Your assignment: Starting at the line that contains "Answer in <instances>...</instances>. Find", set down each line exactly until the records end, keeping both ends and adding nothing.

Task input:
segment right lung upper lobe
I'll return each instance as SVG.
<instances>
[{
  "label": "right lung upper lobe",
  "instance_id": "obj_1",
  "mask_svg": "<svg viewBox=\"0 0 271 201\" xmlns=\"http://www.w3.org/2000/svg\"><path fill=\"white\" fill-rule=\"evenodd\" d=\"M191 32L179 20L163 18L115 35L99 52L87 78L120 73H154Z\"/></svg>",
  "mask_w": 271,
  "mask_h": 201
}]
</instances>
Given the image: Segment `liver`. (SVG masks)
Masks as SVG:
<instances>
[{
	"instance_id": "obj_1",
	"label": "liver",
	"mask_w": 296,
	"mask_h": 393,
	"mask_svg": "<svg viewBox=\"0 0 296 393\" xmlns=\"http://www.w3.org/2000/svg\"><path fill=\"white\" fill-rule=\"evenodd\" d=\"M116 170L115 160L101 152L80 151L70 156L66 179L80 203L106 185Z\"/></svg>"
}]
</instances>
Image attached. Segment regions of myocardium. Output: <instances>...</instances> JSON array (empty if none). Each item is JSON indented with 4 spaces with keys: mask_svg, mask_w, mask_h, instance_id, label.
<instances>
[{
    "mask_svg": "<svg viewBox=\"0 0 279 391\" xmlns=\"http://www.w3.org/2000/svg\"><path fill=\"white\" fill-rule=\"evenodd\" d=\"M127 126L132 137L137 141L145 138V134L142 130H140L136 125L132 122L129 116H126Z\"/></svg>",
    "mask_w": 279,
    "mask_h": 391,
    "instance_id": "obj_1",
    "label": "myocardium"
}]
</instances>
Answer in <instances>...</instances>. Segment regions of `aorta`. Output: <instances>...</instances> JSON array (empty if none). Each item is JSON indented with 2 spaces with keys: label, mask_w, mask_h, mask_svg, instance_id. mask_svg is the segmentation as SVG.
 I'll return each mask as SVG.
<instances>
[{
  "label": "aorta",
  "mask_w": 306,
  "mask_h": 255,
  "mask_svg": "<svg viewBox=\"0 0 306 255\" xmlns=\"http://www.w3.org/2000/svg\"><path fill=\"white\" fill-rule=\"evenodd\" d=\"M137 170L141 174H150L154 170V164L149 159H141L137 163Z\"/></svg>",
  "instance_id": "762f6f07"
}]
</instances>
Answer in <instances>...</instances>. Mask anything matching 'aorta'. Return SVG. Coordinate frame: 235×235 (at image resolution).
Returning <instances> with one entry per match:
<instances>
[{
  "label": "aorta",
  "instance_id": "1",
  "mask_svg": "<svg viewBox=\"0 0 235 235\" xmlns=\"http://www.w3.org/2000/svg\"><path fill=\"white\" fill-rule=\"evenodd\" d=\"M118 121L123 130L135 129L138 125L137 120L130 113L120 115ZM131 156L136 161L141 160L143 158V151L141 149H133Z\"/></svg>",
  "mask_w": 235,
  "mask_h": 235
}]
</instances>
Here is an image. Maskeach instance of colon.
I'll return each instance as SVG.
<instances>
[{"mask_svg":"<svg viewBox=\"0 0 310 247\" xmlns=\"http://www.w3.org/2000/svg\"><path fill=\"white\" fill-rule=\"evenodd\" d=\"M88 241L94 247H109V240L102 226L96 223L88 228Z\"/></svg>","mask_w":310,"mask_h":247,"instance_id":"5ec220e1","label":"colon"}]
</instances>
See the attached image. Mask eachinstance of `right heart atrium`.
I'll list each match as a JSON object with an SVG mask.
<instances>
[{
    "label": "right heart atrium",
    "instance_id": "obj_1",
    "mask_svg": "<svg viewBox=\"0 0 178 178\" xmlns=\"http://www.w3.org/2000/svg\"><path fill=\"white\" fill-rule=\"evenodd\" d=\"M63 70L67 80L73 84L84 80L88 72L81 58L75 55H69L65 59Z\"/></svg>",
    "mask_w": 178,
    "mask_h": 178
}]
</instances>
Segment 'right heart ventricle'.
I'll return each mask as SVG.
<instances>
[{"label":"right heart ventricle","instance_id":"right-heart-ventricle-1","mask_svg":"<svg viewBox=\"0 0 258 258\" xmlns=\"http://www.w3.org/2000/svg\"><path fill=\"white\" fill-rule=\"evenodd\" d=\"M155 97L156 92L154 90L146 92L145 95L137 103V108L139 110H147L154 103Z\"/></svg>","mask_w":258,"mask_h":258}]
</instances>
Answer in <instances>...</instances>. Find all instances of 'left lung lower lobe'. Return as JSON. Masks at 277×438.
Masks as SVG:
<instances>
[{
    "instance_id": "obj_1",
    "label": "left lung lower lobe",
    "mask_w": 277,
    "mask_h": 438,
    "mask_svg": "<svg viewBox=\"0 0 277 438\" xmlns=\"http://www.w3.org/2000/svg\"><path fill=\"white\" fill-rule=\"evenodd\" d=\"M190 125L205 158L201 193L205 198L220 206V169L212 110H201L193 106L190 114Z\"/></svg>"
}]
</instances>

Reply:
Answer in <instances>...</instances>. Find all instances of 'left lung lower lobe'. Return as JSON. Masks at 277×438.
Masks as SVG:
<instances>
[{
    "instance_id": "obj_1",
    "label": "left lung lower lobe",
    "mask_w": 277,
    "mask_h": 438,
    "mask_svg": "<svg viewBox=\"0 0 277 438\" xmlns=\"http://www.w3.org/2000/svg\"><path fill=\"white\" fill-rule=\"evenodd\" d=\"M190 125L205 158L201 193L205 198L220 206V169L212 110H201L193 106L190 114Z\"/></svg>"
}]
</instances>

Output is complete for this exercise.